Artificial Intelligence provides immediate opportunities to improve processes and there is a continuous flow of attractive use cases, in part due to rapidly evolving technology. However, AI also provides opportunities for total transformation in the somewhat longer term. Properly anticipating AI therefore requires a strategy with room for two speeds.

Transformative power of Artificial Intelligence

AI is far from new. Scientists have been working on it for decades, and data scientists have also been applying AI in numerous applications in business and government for quite some time. But with the breakthrough of Generative AI, things have changed. The transformative power of AI has now also become a major topic at boardroom tables. Most agree that AI is a gamechanger in virtually every sector. Views differ on the pace at which that will occur. This is quite understandable, as there are still many uncertainties. This is not only because of the stormy and non-linear development of the technology itself but also because of shifting planes on other fronts, such as legislation and related societal expectations and values. 

Within the context of this uncertainty, it makes sense to go for a two-speed strategy. 

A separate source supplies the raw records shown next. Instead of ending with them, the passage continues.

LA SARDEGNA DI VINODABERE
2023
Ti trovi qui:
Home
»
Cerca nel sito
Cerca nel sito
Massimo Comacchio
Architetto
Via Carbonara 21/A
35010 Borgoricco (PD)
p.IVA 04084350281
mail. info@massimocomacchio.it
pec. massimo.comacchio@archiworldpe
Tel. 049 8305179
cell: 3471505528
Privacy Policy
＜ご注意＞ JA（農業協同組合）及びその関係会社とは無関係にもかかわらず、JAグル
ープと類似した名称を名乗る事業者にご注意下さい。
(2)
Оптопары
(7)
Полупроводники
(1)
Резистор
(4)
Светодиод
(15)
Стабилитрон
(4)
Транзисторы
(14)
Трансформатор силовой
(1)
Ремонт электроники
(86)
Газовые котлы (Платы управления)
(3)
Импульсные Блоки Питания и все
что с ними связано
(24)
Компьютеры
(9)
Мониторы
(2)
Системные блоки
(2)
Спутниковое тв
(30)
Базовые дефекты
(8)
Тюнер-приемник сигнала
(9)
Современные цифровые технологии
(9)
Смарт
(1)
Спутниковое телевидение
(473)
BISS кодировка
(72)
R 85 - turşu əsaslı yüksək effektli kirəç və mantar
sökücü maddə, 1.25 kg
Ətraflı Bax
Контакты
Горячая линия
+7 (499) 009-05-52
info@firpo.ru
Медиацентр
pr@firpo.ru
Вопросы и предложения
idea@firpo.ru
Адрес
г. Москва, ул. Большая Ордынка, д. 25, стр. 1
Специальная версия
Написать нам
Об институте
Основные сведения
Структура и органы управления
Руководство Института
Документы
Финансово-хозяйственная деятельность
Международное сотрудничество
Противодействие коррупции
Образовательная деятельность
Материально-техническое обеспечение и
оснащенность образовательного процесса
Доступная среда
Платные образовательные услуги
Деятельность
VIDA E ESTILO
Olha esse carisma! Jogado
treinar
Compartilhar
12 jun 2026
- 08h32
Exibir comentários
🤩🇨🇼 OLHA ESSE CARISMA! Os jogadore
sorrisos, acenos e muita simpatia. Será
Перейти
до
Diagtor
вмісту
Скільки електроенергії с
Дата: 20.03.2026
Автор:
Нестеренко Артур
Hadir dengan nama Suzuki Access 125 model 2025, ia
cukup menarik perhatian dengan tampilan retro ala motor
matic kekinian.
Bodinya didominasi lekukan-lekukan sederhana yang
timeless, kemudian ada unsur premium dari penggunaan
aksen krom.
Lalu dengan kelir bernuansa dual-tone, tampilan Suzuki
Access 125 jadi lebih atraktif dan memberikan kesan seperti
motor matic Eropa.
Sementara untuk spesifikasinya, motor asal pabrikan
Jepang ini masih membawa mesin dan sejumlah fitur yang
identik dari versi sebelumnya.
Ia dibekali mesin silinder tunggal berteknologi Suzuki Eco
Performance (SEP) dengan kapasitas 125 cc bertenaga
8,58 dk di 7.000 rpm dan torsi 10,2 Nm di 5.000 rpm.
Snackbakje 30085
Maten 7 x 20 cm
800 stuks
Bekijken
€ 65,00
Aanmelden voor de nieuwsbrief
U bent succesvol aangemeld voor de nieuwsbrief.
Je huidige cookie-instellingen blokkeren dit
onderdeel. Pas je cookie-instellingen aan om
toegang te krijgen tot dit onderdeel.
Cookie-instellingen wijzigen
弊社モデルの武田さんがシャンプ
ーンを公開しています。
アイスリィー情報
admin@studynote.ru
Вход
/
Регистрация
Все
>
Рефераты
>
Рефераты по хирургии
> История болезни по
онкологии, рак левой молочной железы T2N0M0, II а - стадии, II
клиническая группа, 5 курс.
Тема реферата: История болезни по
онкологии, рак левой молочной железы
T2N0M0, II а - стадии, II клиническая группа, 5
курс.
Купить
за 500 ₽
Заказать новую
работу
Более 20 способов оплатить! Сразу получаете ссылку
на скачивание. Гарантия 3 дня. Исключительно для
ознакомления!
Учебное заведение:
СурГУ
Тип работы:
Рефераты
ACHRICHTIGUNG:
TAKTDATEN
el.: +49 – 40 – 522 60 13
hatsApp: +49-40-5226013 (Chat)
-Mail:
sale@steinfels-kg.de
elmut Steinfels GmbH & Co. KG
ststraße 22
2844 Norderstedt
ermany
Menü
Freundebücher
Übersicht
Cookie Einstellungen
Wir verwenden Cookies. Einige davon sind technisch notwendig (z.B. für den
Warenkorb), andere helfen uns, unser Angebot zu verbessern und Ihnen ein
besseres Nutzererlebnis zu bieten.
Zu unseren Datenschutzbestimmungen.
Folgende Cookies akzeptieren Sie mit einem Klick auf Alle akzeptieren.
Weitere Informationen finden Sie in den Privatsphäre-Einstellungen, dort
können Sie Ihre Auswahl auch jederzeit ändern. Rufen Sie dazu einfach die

Experimenting with Artificial Intelligence

On the one hand, this involves quickly realising use cases and conducting experiments. These applications of (Generative) AI are often quick and easy to implement (in software terms: ‘next, next, finish’) and deliver immediate value, for example through improved operational excellence or personalised customer contact. Apart from the immediate value, there is another benefit of this ‘fast lane’: the organisation gains affinity with AI and builds knowledge. 

Sustainable transformation with AI

On the other hand, businesses must consider the more fundamental and structural transformative power of AI. This power varies by sector and involves, for example, the emergence of completely new business models, cross-sector innovations, the use of intelligent personal agents by employees, or other radical innovations. The long-term transformation can be very fundamental but is often perceived as less urgent. However, proper preparation for this cannot wait until tomorrow and will entail a redesign of the operating model, IT architecture, data management, governance, capabilities, compliance and other issues. In terms of content, this preparation involves leveraging as much as possible what we now know of (future) technology and experiences in other organisations. Up-to-date knowledge can make a lot of difference here. 

Practice shows that a certain 'use case fatigue' can set in within many companies after a period with much focus on quick use cases. There is a need for more holistic responses to the advent of AI. AI is therefore increasingly seen as an integral part of broader digitisation efforts (e.g. cloud, data, security, resilience). This also means a greater focus on integrated and scalable solutions rather than standalone AI applications.

The human being as a crucial factor

KPMG helps you with up-to-date technology insights and industry knowledge to refine your strategy as much as possible. As mentioned, there are many uncertainties at play here. However, one thing seems certain: humans will play a crucial role in the transformation and, more specifically, in differentiating organisations. A new division of labour is emerging between humans and machines. The machine is increasingly taking over intelligent tasks from humans (and ‘learning’ the language of humans instead of the classic situation where humans had to master the language of the machine). But this does not put humans in a less distinctive role. On the contrary, with intelligence quotient (IQ) being largely taken over by machines, humans can differentiate with emotional quotient (EQ) and cultural quotient (CQ). The former primarily concerns empathy – a trait that machines are poor at – and the latter is about the ability to function effectively in culturally diverse situations.